Percebo que me envolvi no todo
do lugar e me absolvi da leveza metafísica que encanta o espírito, tirando dele
os desdouros do cansaço, e soprando para aquém do mensurável as brumas negras
do descontentamento e da infelicidade. Me pego renovada, leve, solta, a
estrutura aliviada dos estresses maçantes. Devo considerar que esta fuga
momentânea, inexplicável, sem nexo, sem rumo, sem resguardo, à mercê do destino
servirá, ou melhor, serviu para livrar meu âmago doente, da UTI das
inconveniências. “Meu todo”, carne e osso, osso e carne se refez de certas
dores alojadas. Algo sublime vestiu a minha alma de lábaros festivos e, como
num abrir e piscar de vistas renasci de novo. Como a mitológica Fênix, me
reascendi, me reavivei por inteira, me solidifiquei para o amanhã e para o
depois de... que ainda dormem tranquilos no sono brando dos meus devaneios mais
enternecidos e sensíveis.
Meio do mato. Sítio do meu patrão Aparecido. Silêncio
absoluto.
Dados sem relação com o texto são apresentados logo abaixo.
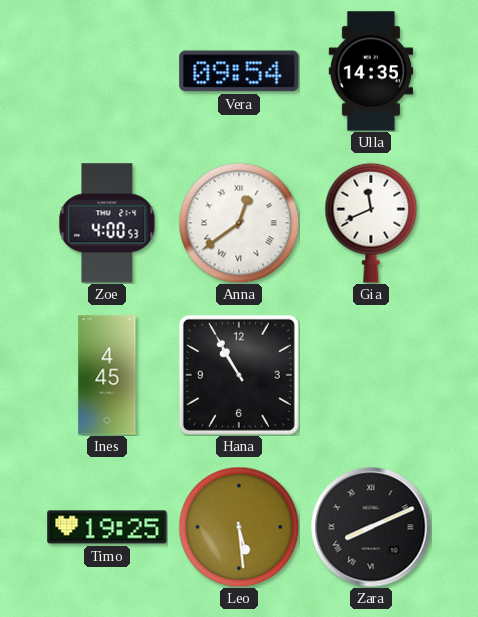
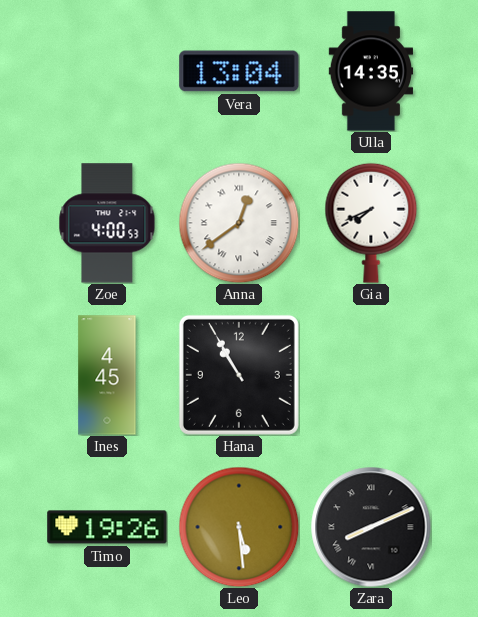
Vera: 09:54 -> 13:04
Gia: 11:41 -> 7:41
Timo: 19:25 -> 19:26
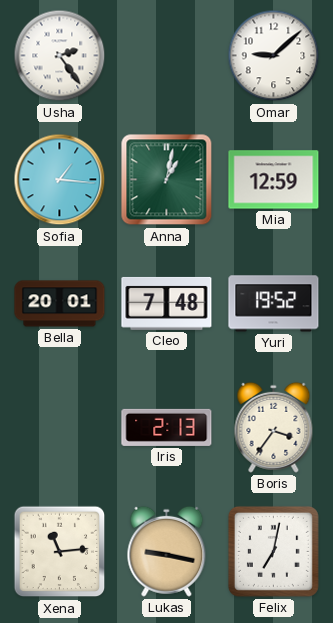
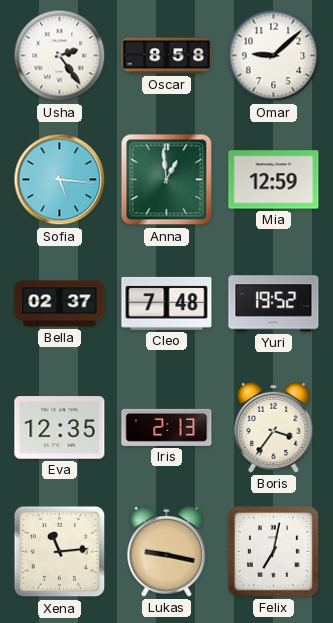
Oscar: none -> 8:58
Sofia: 1:16 -> 5:16
Anna: 1:02 -> 12:59
Bella: 20:01 -> 02:37
Eva: none -> 12:35
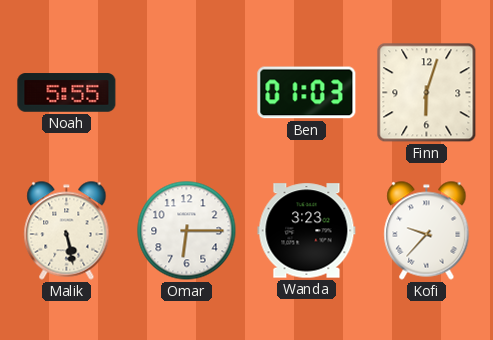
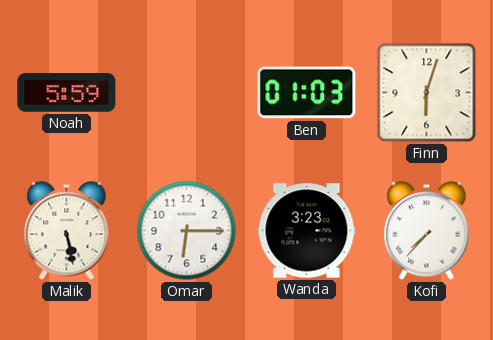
Noah: 5:55 -> 5:59
Kofi: 9:37 -> 7:37
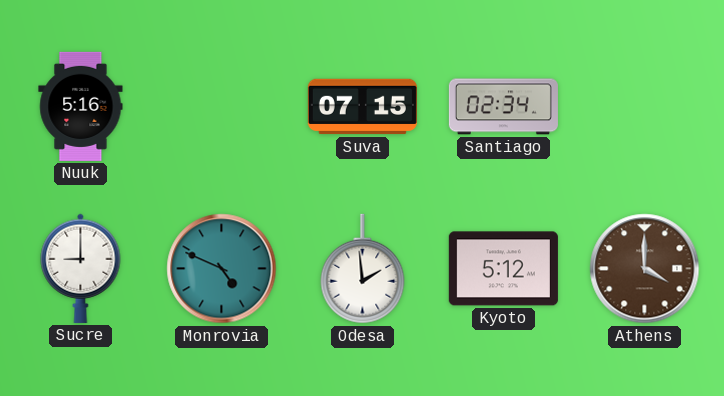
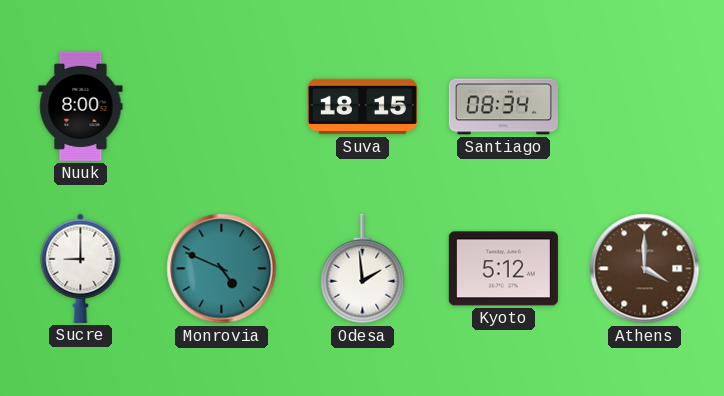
Nuuk: 5:16 -> 8:00
Suva: 07:15 -> 18:15
Santiago: 02:34 -> 08:34
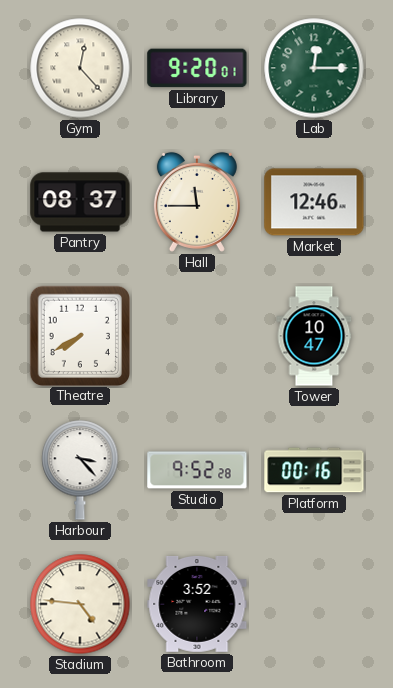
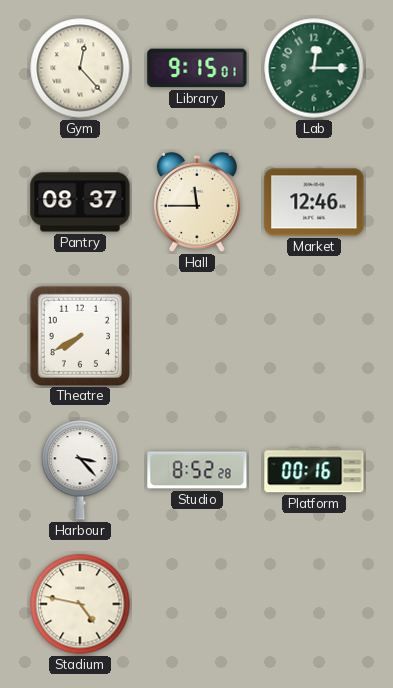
Library: 9:20 -> 9:15
Tower: 10:47 -> none
Studio: 9:52 -> 8:52
Stadium: 4:46 -> 4:47
Bathroom: 3:52 -> none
Na pista recém-asfaltada, o Learjet executivo virou um pássaro sem a
magia do infinito. Os dois pilotos que trabalham para nós, pescam no rio que
corta a propriedade enquanto suas namoradas preparam o almoço junto com os
outros empregados da quinta. Paraíso. Um Éden sem Adão e sem Eva. Receita
perfeita da doutora natureza, divorciada dos simulacros das tarjas pretas para
as indisposições e padecimentos que estavam acabando comigo, pouco a pouco,
numa sinfonia piramidal, fúnebre, num vilipêndio de cadáver caminhando para a
sepultura em câmera lenta.
Não temos dia certo para
retorno às selvas de pedras. De qualquer forma, a hora que for, voltarei
esvaziada, desabitada, ociosa de aflições e tribulações. Chegarei ao “meu
presente rotineiro” vazia de agruras, custeada por fluidos benfazejos.
Retornarei inebriada pelas delicadezas e branduras dos matos e das matas
virgens. Na bolsa de viagem guardada a
sete chaves, a taciturnidade das noites longas e estreladas. Como isto aqui é
lindo! Daqui vislumbro o Cruzeiro do Sul tão perto, tão próximo que poderia ser
alcançado com as mãos. Aportarei de volta ao meu lar, viva e feliz. Realizada
me achegarei dona de mim e do pedaço. Pronta para reassumir os afazeres
circunspectos que se desacomodaram e partiram em busca de outros encostos. Não
importa. Estou refeita, reparada, regenerada, melhorada.
Reformulada dos fios de
cabelos às pontas dos dedos, pronta para mais uma semana, a sobreviver
pelejando intensamente com as crueldades infaustas e pesarosas das
“cotidianavidades” da vida. Numa avaliação rápida da minha existência neste
planeta, quero concluir as minhas “Danações” dizendo o seguinte: todos nós,
indistintamente somos como peças de um enorme tabuleiro de xadrez. No final do
jogo, no derradeiro das nossas vidas, reis e peões, cavalos e damas, ricos e
pobres, são guardados na mesma caixa. Boa semana a todos.